| BRIEF |
Pick every line from the data that holds the word "index".

| RAW DATA |
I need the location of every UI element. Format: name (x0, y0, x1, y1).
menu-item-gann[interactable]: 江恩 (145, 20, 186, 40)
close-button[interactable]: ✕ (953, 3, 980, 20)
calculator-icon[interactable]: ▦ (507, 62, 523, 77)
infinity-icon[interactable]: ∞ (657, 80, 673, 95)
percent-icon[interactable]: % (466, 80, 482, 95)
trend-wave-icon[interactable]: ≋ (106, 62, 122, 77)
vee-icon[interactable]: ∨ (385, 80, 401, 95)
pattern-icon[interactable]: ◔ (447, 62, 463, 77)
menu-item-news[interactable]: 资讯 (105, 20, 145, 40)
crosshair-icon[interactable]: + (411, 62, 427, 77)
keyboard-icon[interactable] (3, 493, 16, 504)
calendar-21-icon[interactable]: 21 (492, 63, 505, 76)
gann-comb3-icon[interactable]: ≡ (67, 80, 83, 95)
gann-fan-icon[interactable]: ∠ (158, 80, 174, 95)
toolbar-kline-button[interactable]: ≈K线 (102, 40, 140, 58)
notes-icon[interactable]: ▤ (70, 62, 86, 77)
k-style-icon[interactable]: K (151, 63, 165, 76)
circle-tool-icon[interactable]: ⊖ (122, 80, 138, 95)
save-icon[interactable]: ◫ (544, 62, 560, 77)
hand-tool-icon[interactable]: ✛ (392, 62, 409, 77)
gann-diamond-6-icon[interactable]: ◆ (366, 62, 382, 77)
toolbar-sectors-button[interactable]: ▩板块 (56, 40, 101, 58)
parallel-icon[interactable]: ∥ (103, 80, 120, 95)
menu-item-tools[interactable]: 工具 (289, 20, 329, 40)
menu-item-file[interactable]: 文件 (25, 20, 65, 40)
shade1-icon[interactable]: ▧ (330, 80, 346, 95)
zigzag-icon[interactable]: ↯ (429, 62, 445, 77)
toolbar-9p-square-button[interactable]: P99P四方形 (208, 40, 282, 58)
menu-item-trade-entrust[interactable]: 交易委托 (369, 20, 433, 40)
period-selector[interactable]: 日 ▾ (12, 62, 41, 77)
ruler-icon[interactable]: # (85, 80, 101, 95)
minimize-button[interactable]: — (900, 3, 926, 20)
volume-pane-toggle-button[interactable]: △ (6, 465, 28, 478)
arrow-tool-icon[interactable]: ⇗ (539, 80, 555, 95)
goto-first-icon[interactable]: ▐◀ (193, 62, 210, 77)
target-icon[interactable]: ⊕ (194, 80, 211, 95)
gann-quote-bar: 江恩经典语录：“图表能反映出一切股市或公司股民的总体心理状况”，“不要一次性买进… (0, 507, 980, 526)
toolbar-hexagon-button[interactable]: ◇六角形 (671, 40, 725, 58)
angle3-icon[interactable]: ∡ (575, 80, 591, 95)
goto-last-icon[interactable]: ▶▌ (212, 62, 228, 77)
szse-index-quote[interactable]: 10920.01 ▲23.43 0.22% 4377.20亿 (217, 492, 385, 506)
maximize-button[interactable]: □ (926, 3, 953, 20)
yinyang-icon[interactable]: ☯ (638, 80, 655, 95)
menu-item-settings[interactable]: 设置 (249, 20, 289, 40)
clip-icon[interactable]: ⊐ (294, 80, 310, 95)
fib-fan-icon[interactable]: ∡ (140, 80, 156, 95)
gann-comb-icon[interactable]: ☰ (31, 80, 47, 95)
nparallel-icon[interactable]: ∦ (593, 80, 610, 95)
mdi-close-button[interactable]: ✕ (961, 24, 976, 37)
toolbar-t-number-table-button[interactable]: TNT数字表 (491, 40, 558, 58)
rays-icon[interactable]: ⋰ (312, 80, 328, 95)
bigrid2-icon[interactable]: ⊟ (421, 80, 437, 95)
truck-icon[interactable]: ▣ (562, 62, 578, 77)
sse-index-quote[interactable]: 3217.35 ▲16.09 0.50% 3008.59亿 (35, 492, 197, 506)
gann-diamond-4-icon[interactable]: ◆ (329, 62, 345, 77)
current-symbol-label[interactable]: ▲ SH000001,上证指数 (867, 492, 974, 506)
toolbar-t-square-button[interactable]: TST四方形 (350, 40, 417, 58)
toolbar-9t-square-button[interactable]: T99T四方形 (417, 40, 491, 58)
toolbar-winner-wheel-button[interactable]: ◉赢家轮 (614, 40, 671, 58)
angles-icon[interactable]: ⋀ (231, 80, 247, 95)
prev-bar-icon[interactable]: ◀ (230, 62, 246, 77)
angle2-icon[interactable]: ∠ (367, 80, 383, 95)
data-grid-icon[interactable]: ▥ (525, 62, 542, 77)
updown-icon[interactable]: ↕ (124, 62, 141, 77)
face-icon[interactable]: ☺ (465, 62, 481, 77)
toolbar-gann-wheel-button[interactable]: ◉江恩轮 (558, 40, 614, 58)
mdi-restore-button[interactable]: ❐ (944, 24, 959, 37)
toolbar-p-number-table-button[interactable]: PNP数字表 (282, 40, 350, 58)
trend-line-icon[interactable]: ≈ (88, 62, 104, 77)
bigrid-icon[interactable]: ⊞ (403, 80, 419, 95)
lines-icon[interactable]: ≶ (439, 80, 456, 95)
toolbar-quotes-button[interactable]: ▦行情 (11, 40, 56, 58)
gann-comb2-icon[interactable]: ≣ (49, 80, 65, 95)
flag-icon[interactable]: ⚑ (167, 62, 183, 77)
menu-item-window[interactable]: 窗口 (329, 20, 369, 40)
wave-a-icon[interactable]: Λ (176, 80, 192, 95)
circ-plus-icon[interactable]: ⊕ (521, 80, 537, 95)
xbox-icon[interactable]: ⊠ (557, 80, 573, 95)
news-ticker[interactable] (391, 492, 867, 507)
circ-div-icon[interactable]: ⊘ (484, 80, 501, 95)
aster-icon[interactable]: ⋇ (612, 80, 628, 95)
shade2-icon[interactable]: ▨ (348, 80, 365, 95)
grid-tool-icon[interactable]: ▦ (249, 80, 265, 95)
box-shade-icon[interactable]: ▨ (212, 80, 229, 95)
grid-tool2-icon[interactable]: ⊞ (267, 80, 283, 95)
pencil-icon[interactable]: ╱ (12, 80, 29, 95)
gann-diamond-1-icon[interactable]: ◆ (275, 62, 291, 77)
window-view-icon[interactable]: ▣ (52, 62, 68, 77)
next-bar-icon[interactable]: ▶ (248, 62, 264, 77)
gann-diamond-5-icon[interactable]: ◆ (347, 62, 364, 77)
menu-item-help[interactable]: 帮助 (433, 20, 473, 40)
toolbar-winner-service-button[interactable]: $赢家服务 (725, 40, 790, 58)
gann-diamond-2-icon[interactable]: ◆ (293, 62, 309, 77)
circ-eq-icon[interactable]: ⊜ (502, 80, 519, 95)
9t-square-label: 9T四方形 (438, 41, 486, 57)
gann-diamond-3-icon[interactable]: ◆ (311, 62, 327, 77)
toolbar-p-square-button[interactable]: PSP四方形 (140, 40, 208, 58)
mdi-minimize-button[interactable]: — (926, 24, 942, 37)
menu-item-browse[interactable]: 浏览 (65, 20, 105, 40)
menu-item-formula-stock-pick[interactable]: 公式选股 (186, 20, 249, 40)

| OUTPUT |
szse-index-quote[interactable]: 10920.01 ▲23.43 0.22% 4377.20亿 (217, 492, 385, 506)
sse-index-quote[interactable]: 3217.35 ▲16.09 0.50% 3008.59亿 (35, 492, 197, 506)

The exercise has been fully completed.